**PROBLEM DESCRIPTION:** Look below for the line that contains "Luego de igualar", then copy it and each following line exactly, through and including the line that contains "Jorge Messi, el".

**DATA:**
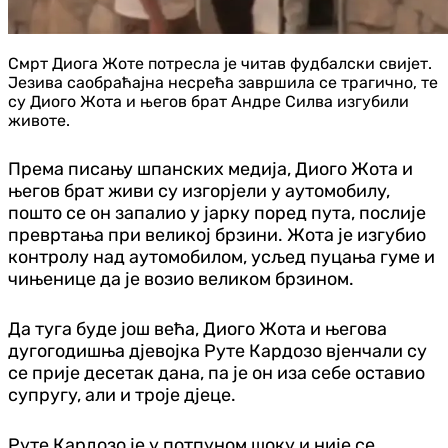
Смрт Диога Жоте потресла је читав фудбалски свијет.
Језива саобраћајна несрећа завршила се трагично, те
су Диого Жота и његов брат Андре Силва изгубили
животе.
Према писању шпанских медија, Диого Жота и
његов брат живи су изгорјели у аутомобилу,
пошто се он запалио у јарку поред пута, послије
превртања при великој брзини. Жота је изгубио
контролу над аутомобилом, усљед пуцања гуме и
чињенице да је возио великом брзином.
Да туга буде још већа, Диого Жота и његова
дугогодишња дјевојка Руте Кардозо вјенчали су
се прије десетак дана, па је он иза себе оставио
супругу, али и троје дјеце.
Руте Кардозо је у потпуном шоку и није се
--
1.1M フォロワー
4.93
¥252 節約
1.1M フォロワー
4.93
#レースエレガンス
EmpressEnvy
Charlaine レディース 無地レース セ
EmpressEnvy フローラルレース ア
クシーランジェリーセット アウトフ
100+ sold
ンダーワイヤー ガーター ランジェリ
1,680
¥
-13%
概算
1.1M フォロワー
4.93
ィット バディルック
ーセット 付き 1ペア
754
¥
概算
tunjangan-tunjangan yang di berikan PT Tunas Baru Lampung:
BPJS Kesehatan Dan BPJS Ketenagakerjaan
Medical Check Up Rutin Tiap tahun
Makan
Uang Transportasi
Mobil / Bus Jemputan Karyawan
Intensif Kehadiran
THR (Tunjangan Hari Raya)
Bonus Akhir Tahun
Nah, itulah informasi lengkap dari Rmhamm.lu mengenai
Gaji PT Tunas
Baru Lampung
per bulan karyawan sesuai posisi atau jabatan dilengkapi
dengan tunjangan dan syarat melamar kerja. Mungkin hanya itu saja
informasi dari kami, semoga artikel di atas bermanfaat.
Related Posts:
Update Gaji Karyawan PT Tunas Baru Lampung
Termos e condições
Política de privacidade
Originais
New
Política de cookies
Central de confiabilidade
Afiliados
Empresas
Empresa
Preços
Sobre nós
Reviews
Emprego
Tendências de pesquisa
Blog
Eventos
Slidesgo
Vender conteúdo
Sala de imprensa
--
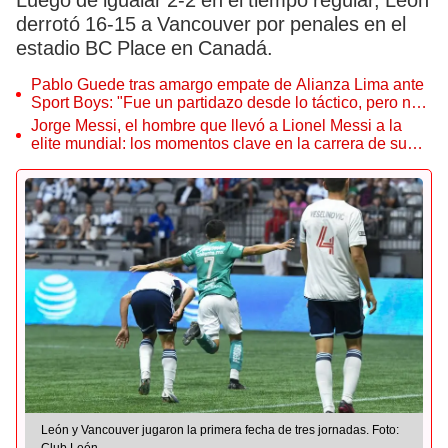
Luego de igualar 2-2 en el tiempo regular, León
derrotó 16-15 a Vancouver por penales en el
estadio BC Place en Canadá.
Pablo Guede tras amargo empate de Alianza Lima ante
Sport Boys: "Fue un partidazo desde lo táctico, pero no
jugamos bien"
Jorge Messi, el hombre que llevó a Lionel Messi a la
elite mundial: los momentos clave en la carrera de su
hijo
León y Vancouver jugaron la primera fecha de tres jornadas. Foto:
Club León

**EXERCISE RESPONSE:**
Luego de igualar 2-2 en el tiempo regular, León
derrotó 16-15 a Vancouver por penales en el
estadio BC Place en Canadá.
Pablo Guede tras amargo empate de Alianza Lima ante
Sport Boys: "Fue un partidazo desde lo táctico, pero no
jugamos bien"
Jorge Messi, el hombre que llevó a Lionel Messi a la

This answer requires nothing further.